Source information:

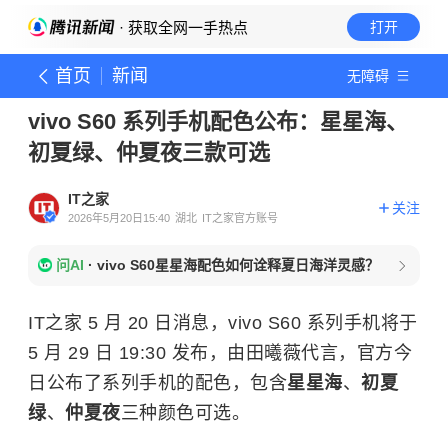
· 获取全网一手热点
打开
首页
新闻
无障碍
vivo S60 系列手机配色公布：星星海、
初夏绿、仲夏夜三款可选
IT之家
关注
2026年5月20日15:40
湖北
IT之家官方账号
问AI
·
vivo S60星星海配色如何诠释夏日海洋灵感？
IT之家 5 月 20 日消息，vivo S60 系列手机将于
5 月 29 日 19:30 发布，由田曦薇代言，官方今
日公布了系列手机的配色，包含
星星海
、
初夏
绿
、
仲夏夜
三种颜色可选。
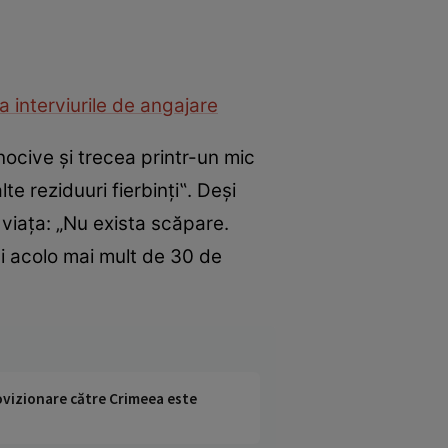
a interviurile de angajare
ocive şi trecea printr-un mic
te reziduuri fierbinţi‟. Deşi
viaţa: „Nu exista scăpare.
ai acolo mai mult de 30 de
rovizionare către Crimeea este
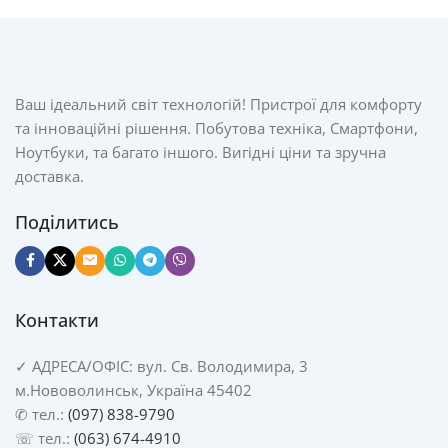
Ваш ідеальний світ технологій! Пристрої для комфорту
та інноваційні рішення. Побутова техніка, Смартфони,
Ноутбуки, та багато іншого. Вигідні ціни та зручна
доставка.
Поділитись
Контакти
✓
АДРЕСА/
ОФІС: вул. Св. Володимира, 3
м.Нововолинськ, Україна 45402
✆ тел.:
(097) 838-9790
☏ тел.:
(063) 674-4910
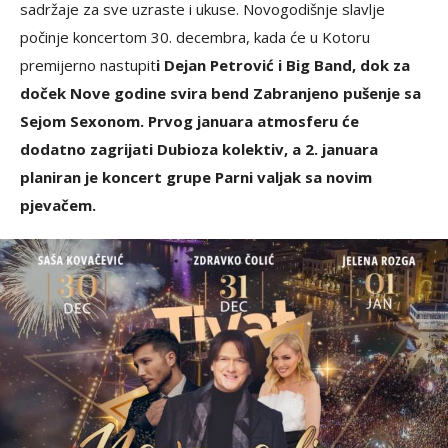
sadržaje za sve uzraste i ukuse. Novogodišnje slavlje
počinje koncertom 30. decembra, kada će u Kotoru
premijerno nastupit
i Dejan Petrović i Big Band, dok za
doček Nove godine svira bend Zabranjeno pušenje sa
Sejom Sexonom. Prvog januara atmosferu će
dodatno zagrijati Dubioza kolektiv, a 2. januara
planiran je koncert grupe Parni valjak sa novim
pjevačem.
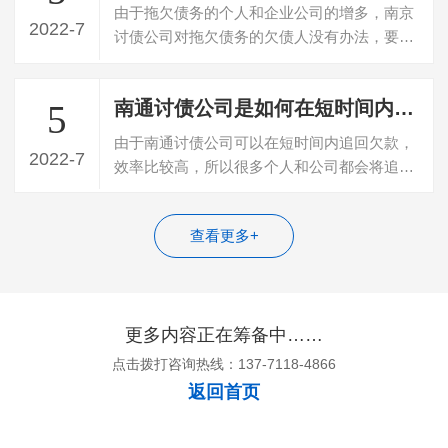
由于拖欠债务的个人和企业公司的增多，南京
2022-7
讨债公司对拖欠债务的欠债人没有办法，要不
回欠款，所以就寻找专门的讨债公司帮忙…
南通讨债公司是如何在短时间内追回债务的？
5
由于南通讨债公司可以在短时间内追回欠款，
2022-7
效率比较高，所以很多个人和公司都会将追回
债务的任务委托给这些公司。一般成功追…
查看更多+
更多内容正在筹备中……
点击拨打咨询热线：137-7118-4866
返回首页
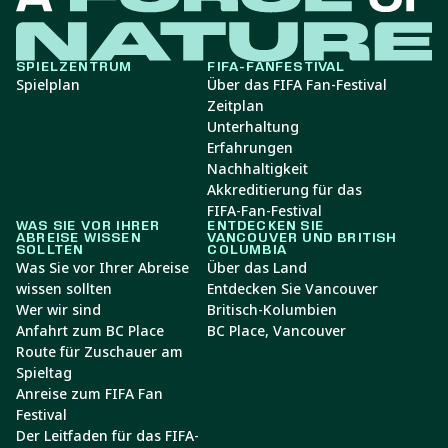
SPIELZENTRUM
FIFA-FANFESTIVAL
Spielplan
Über das FIFA Fan-Festival
Zeitplan
Unterhaltung
Erfahrungen
Nachhaltigkeit
Akkreditierung für das
FIFA-Fan-Festival
WAS SIE VOR IHRER
ENTDECKEN SIE
ABREISE WISSEN
VANCOUVER UND BRITISH
SOLLTEN
COLUMBIA
Was Sie vor Ihrer Abreise
Über das Land
wissen sollten
Entdecken Sie Vancouver
Wer wir sind
Britisch-Kolumbien
Anfahrt zum BC Place
BC Place, Vancouver
Route für Zuschauer am
Spieltag
Anreise zum FIFA Fan
Festival
Der Leitfaden für das FIFA-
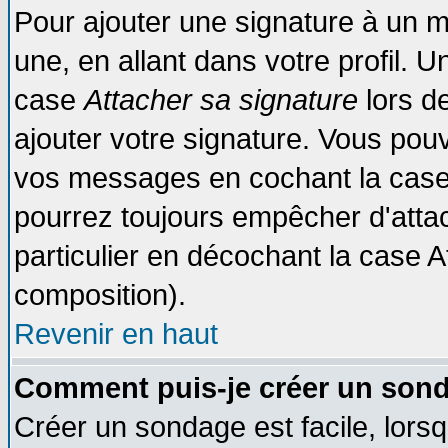
Pour ajouter une signature à un 
une, en allant dans votre profil. 
case
Attacher sa signature
lors d
ajouter votre signature. Vous pouv
vos messages en cochant la case 
pourrez toujours empêcher d'atta
particulier en décochant la case A
composition).
Revenir en haut
Comment puis-je créer un son
Créer un sondage est facile, lors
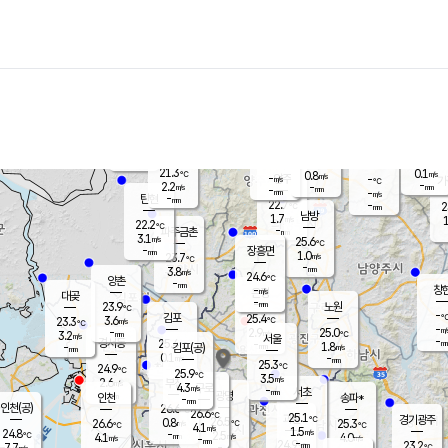
장남
판문점
22.6
℃
1.7
m/s
화현
22.2
동두천
℃
남면
-
mm
파주
3.3
m/s
포천
21.1
-
22.3
℃
mm
℃
22.4
℃
21.3
0.1
0.8
m/s
℃
m/s
-
양주
-
m/s
가
℃
-
2.2
-
mm
m/s
mm
-
mm
-
m/s
-
탄현
mm
22.7
-
2
℃
mm
남방
1.7
m/s
1
22.2
℃
-
파주금촌
mm
3.1
m/s
25.6
℃
-
장흥면
mm
1.0
m/s
23.7
℃
-
mm
3.8
m/s
24.6
℃
양촌
-
mm
창
-
m/s
은평
대곶
-
mm
23.9
노원
℃
-
김포
25.4
3.6
℃
23.3
m/s
℃
-
m/
-
2.9
25.0
m/s
mm
3.2
℃
m/s
서울
-
경서동
25.4
m
-
1.8
℃
mm
-
김포(공)
m/s
mm
0.1
-
m/s
mm
25.3
℃
24.9
-
℃
mm
25.9
℃
3.5
m/s
2.6
부천
m/s
4.3
구로
m/s
-
서초
mm
-
광명
mm
인천
송파*
-
mm
인천(공)
26.6
℃
26.6
℃
25.1
과천
경기광주
℃
26.5
0.8
26.6
25.3
m/s
℃
℃
℃
4.1
m/s
1.5
m/s
24.8
-
2.5
℃
mm
4.1
m/s
4.0
m/s
-
m/s
mm
-
24.9
23.2
mm
7.7
-
℃
℃
m/s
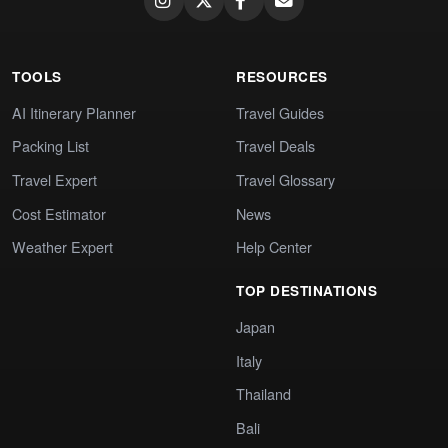
TOOLS
RESOURCES
AI Itinerary Planner
Travel Guides
Packing List
Travel Deals
Travel Expert
Travel Glossary
Cost Estimator
News
Weather Expert
Help Center
TOP DESTINATIONS
Japan
Italy
Thailand
Bali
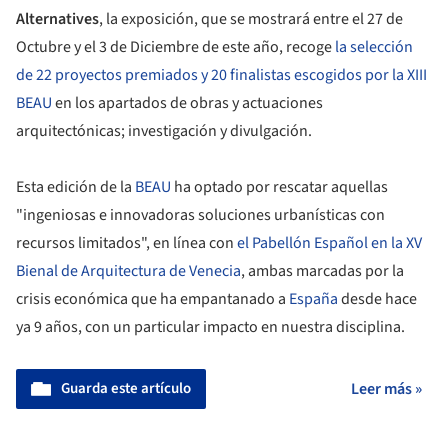
Alternatives
, la exposición, que se mostrará entre el 27 de
Octubre y el 3 de Diciembre de este año, recoge
la selección
de 22 proyectos premiados y 20 finalistas escogidos por la XIII
BEAU
en los apartados de obras y actuaciones
arquitectónicas; investigación y divulgación.
Esta edición de la
BEAU
ha optado por rescatar aquellas
"ingeniosas e innovadoras soluciones urbanísticas con
recursos limitados", en línea con
el Pabellón Español en la XV
Bienal de Arquitectura de Venecia
, ambas marcadas por la
crisis económica que ha empantanado a
España
desde hace
ya 9 años, con un particular impacto en nuestra disciplina.
Guarda este artículo
Leer más »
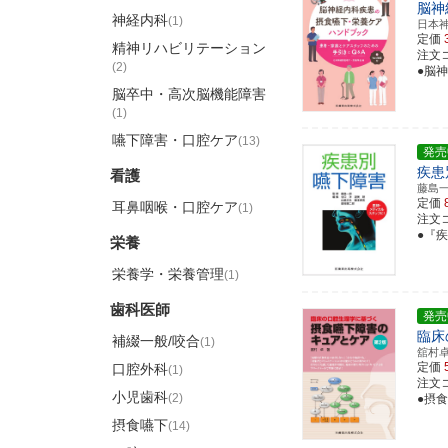
脳神
神経内科
(1)
日本
定価
精神リハビリテーション
注文コー
(2)
●脳
脳卒中・高次脳機能障害
(1)
嚥下障害・口腔ケア
(13)
発売
疾患
看護
藤島
定価
耳鼻咽喉・口腔ケア
(1)
注文コー
●『
栄養
栄養学・栄養管理
(1)
歯科医師
発売
臨床
補綴一般/咬合
(1)
舘村
定価
口腔外科
(1)
注文コー
小児歯科
(2)
●摂
摂食嚥下
(14)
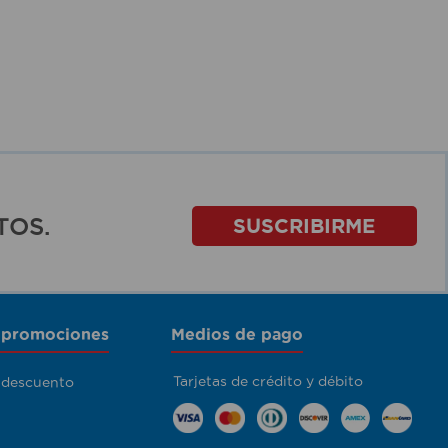
TOS.
SUSCRIBIRME
 promociones
Medios de pago
Tarjetas de crédito y débito
 descuento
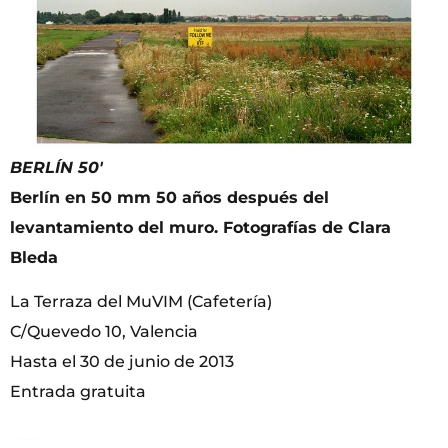
BERLÍN 50′
Berlín en 50 mm 50 años después del
levantamiento del muro. Fotografías de Clara
Bleda
La Terraza del MuVIM (Cafetería)
C/Quevedo 10, Valencia
Hasta el 30 de junio de 2013
Entrada gratuita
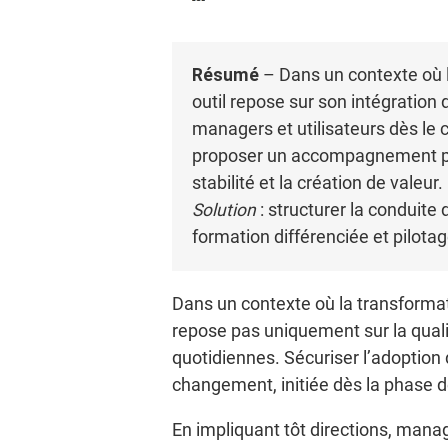
Résumé
– Dans un contexte où l
outil repose sur son intégration
managers et utilisateurs dès le
proposer un accompagnement péd
stabilité et la création de valeur.
Solution
: structurer la conduit
formation différenciée et pilota
Dans un contexte où la transformati
repose pas uniquement sur la qualit
quotidiennes. Sécuriser l’adoption
changement, initiée dès la phase 
En impliquant tôt directions, man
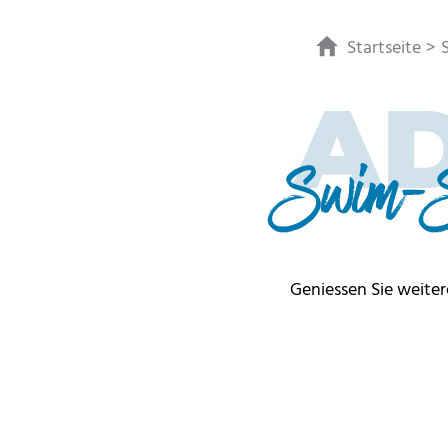
Startseite
AD
Swim-Sp
Geniessen Sie weite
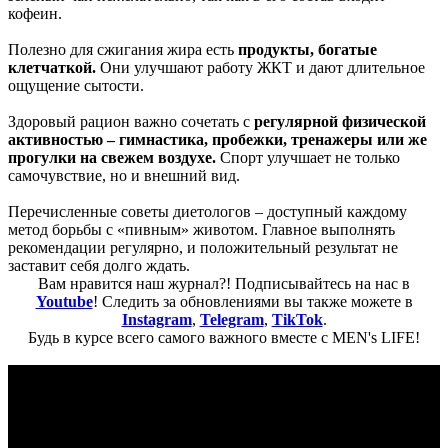
кофеин.
Полезно для сжигания жира есть
продукты, богатые
клетчаткой
.
Они улучшают работу ЖКТ и дают длительное
ощущение сытости.
Здоровый рацион важно сочетать с
регулярной физической
активностью – гимнастика, пробежки, тренажеры или же
прогулки на свежем воздухе.
Спорт улучшает не только
самочувствие, но и внешний вид.
Перечисленные советы диетологов – доступный каждому
метод борьбы с «пивным» животом. Главное выполнять
рекомендации регулярно, и положительный результат не
заставит себя долго ждать.
Вам нравится наш журнал?! Подписывайтесь на нас в
Youtube
! Следить за обновлениями вы также можете в
Instagram
,
Telegram
,
TikTok
.
Будь в курсе всего самого важного вместе с MEN's LIFE!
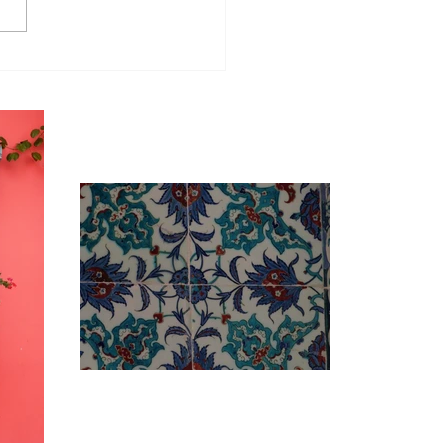
 playa, tacos y lindos
es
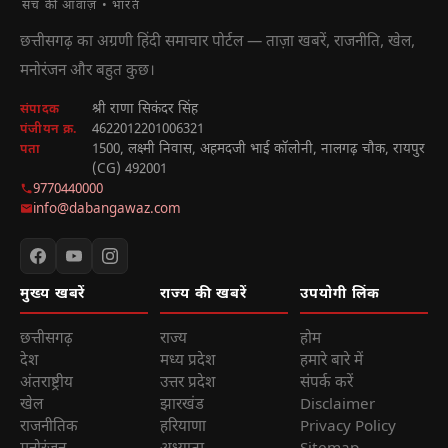
सच की आवाज़ • भारत
छत्तीसगढ़ का अग्रणी हिंदी समाचार पोर्टल — ताज़ा खबरें, राजनीति, खेल,
मनोरंजन और बहुत कुछ।
श्री राणा सिकंदर सिंह
संपादक
4622012201006321
पंजीयन क्र.
1500, लक्ष्मी निवास, अहमदजी भाई कॉलोनी, नालगढ़ चौक, रायपुर
पता
(CG) 492001
9770440000
info@dabangawaz.com
मुख्य खबरें
राज्य की खबरें
उपयोगी लिंक
छत्तीसगढ़
राज्य
होम
देश
मध्य प्रदेश
हमारे बारे में
अंतराष्ट्रीय
उत्तर प्रदेश
संपर्क करें
खेल
झारखंड
Disclaimer
राजनीतिक
हरियाणा
Privacy Policy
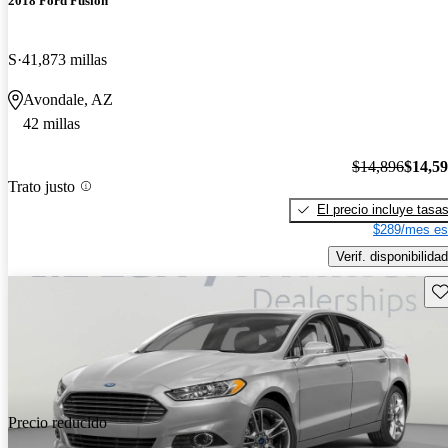
2018 Ford Fusion
S
41,873 millas
Avondale, AZ
42 millas
$14,896
$14,5
Trato justo
El precio incluye tasa
$289/mes es
Verif. disponibilidad
Gu
Precio reducido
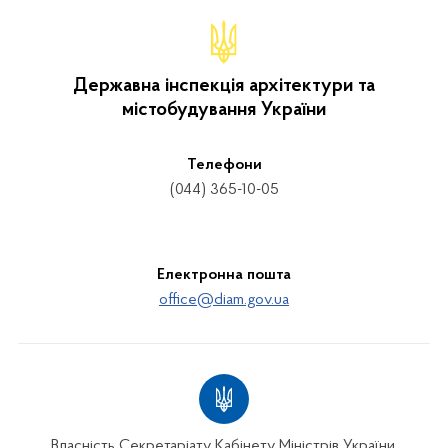
Державна інспекція архітектури та
містобудування України
Телефони
(044) 365-10-05
Електронна пошта
office@diam.gov.ua
Власність Секретаріату Кабінету Міністрів України.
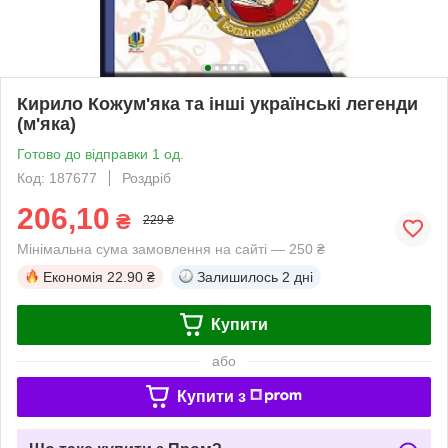
Кирило Кожум'яка та інші українські легенди
(м'яка)
Готово до відправки 1 од.
Код: 187677
Роздріб
206,10
₴
229 ₴
Мінімальна сума замовлення на сайті — 250 ₴
Економія
22.90 ₴
Залишилось
2 дні
Купити
або
Купити з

Task prompt: Your answer must be an exact copy of the lines from the start of the entries through the line with "ai acolo mai mult de 30 de", with no pictures.

Problem solution:
· 获取全网一手热点
打开
首页
新闻
无障碍
vivo S60 系列手机配色公布：星星海、
初夏绿、仲夏夜三款可选
IT之家
关注
2026年5月20日15:40
湖北
IT之家官方账号
问AI
·
vivo S60星星海配色如何诠释夏日海洋灵感？
IT之家 5 月 20 日消息，vivo S60 系列手机将于
5 月 29 日 19:30 发布，由田曦薇代言，官方今
日公布了系列手机的配色，包含
星星海
、
初夏
绿
、
仲夏夜
三种颜色可选。
a interviurile de angajare
ocive şi trecea printr-un mic
te reziduuri fierbinţi‟. Deşi
viaţa: „Nu exista scăpare.
ai acolo mai mult de 30 de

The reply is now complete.